%%

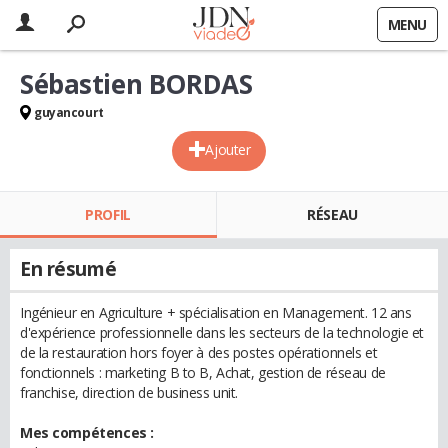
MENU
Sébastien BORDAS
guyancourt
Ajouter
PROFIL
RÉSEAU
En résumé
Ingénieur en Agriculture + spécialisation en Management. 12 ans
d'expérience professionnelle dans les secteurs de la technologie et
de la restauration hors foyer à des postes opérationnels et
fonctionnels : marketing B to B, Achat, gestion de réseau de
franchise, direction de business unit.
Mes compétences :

%%
%%

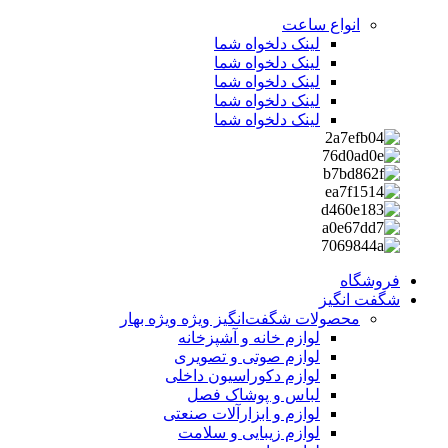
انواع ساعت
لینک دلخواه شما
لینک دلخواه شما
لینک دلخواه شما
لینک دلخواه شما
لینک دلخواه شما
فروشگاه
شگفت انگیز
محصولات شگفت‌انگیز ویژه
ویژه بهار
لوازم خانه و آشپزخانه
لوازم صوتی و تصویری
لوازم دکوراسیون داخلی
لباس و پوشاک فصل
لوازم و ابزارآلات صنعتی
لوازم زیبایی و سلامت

%%
%%

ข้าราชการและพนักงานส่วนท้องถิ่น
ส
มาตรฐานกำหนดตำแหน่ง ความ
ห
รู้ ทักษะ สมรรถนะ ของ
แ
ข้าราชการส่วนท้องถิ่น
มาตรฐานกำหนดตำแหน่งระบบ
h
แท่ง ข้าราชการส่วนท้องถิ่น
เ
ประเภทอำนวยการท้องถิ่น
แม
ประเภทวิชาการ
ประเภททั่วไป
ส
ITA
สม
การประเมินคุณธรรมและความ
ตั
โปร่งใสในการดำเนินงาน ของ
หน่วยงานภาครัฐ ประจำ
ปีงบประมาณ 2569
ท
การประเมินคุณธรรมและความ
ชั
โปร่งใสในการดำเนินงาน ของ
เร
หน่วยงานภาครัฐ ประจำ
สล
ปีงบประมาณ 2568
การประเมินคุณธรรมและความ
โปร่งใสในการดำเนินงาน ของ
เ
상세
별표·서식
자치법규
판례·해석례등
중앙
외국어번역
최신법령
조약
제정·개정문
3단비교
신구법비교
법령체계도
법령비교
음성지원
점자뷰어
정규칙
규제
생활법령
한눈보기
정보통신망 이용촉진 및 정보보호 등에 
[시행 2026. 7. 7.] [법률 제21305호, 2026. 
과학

%%

Looking back over the data above, restate word for word the lines that begin at the line with "แท่ง ข้าราชการส่วนท้องถิ่น" and end at the line with "ปีงบประมาณ 2568", inclusive.

แท่ง ข้าราชการส่วนท้องถิ่น
เ
ประเภทอำนวยการท้องถิ่น
แม
ประเภทวิชาการ
ประเภททั่วไป
ส
ITA
สม
การประเมินคุณธรรมและความ
ตั
โปร่งใสในการดำเนินงาน ของ
หน่วยงานภาครัฐ ประจำ
ปีงบประมาณ 2569
ท
การประเมินคุณธรรมและความ
ชั
โปร่งใสในการดำเนินงาน ของ
เร
หน่วยงานภาครัฐ ประจำ
สล
ปีงบประมาณ 2568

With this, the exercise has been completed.